実際、王道のストーリー展開で読みやすかったですね。商品企画にまつわるあれこれも、つまずいたり、思わぬひらめきが生まれたり、こういうのも王道っていうか。なんだろう、BLの中での月9?それらしく面白かった1作でした。ご紹介ありがとうございました。

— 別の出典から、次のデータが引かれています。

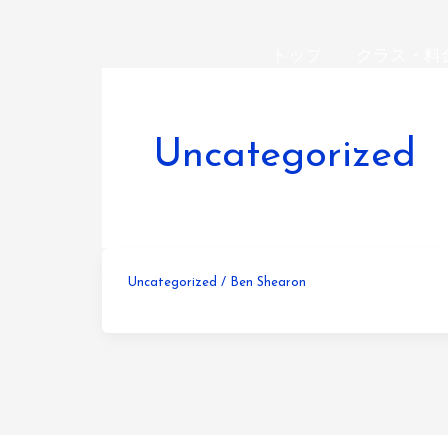
内
容
トップ
クラス・料
を
ス
キ
Uncategorized
ッ
プ
Uncategorized
/
Ben Shearon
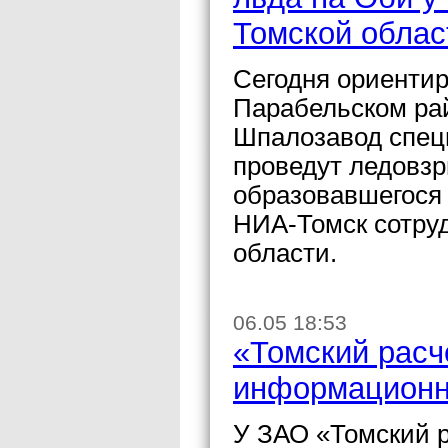
Томской облас
Сегодня ориентиро
Парабельском ра
Шпалозавод спец
проведут ледовз
образовавшегося 
НИА-Томск сотру
области.
06.05 18:53
«Томский расч
информационн
У ЗАО «Томский 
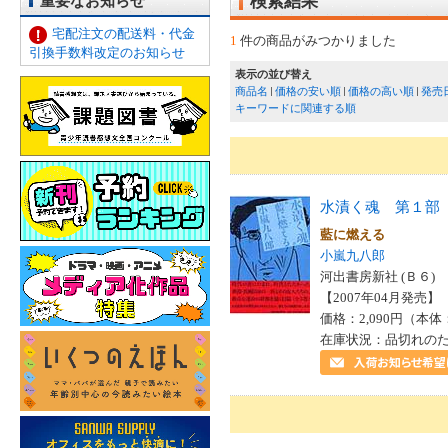
重要なお知らせ
検索結果
宅配注文の配送料・代金
1
件の商品がみつかりました
引換手数料改定のお知らせ
表示の並び替え
商品名
価格の安い順
価格の高い順
発売
キーワードに関連する順
水漬く魂 第１部
藍に燃える
小嵐九八郎
河出書房新社 (Ｂ６)
【2007年04月発売】 I
価格：2,090円（本体
在庫状況：品切れの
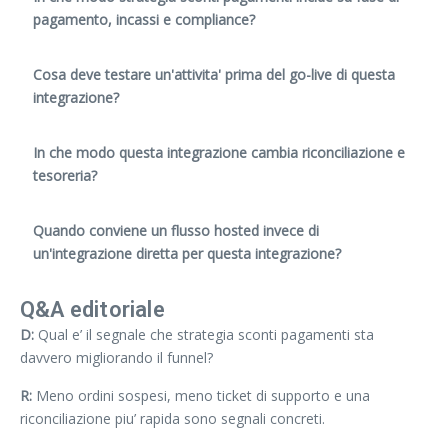
pagamento, incassi e compliance?
Cosa deve testare un'attivita' prima del go-live di questa
integrazione?
In che modo questa integrazione cambia riconciliazione e
tesoreria?
Quando conviene un flusso hosted invece di
un'integrazione diretta per questa integrazione?
Q&A editoriale
D:
Qual e’ il segnale che strategia sconti pagamenti sta
davvero migliorando il funnel?
R:
Meno ordini sospesi, meno ticket di supporto e una
riconciliazione piu’ rapida sono segnali concreti.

ところで一点、気になったというか、頭の隅に引っ掛けておいたほうがいいのかも?と思ったのが、課長の秘密についての設定でしたね。あとまあ、縛ったり脅したりのあのあたり。ちょっと他の作家さんはあんま書かない雰囲気かもなって、思ったりしたりして。ま、置いといて、次に進みたいと思います。

追記。
あっ、あとあと、ここ、吹いた。
「私は白ワインの甘口は苦手だったんだが、君が好きだと聞いて嗜むようになった。赤のような色気と重厚感はないが、子供のような無邪気さがあって、なかなかいい」(新装版・下p82)
吹いたのは、うっわキザ!っていうのと、うっわエロ!っていうので。
と、思ったんですけど…。

じゃあ、Dさんはこれを読んだらいいんじゃないの、という木原音瀬作品をピックアップしていただくバトン。…という思い付きがですね、浮かびまして。タイトルは「もっとも危険なバトン」なんてね。…いやいやこんな回せる人が限られてるバトンはバトンじゃないですよね。とはいえ、思いついてしまったことが可笑しくてここに書いてしまいます。いままで読んだ木原作品の数、最近読んだ木原作品、もっとも気に入っている木原作品、人に勧める木原作品とその理由、などを回答していただく…、なんてこんなバトン、実際拾っていただけるものなんでしょうかね…。